▶ **TASK**:
I'd like the entries reproduced exactly, with the images omitted.

[Page-level text extractions]
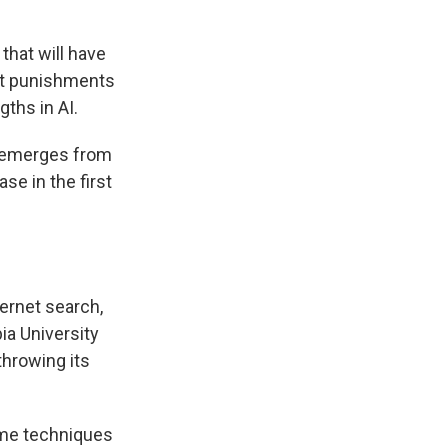
that will have
ict punishments
gths in AI.
t emerges from
se in the first
ternet search,
ia University
 throwing its
ame techniques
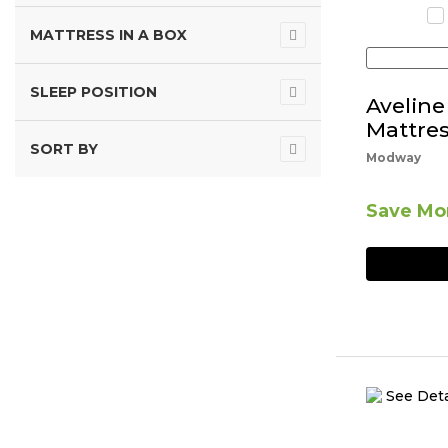
MATTRESS IN A BOX
SLEEP POSITION
Avelin
Mattres
SORT BY
Modway
Save Mor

▶ **RESULT**:
that will have
ict punishments
gths in AI.
t emerges from
se in the first
ternet search,
ia University
 throwing its
ame techniques
MATTRESS IN A BOX
SLEEP POSITION
Avelin
Mattres
SORT BY
Modway
Save Mor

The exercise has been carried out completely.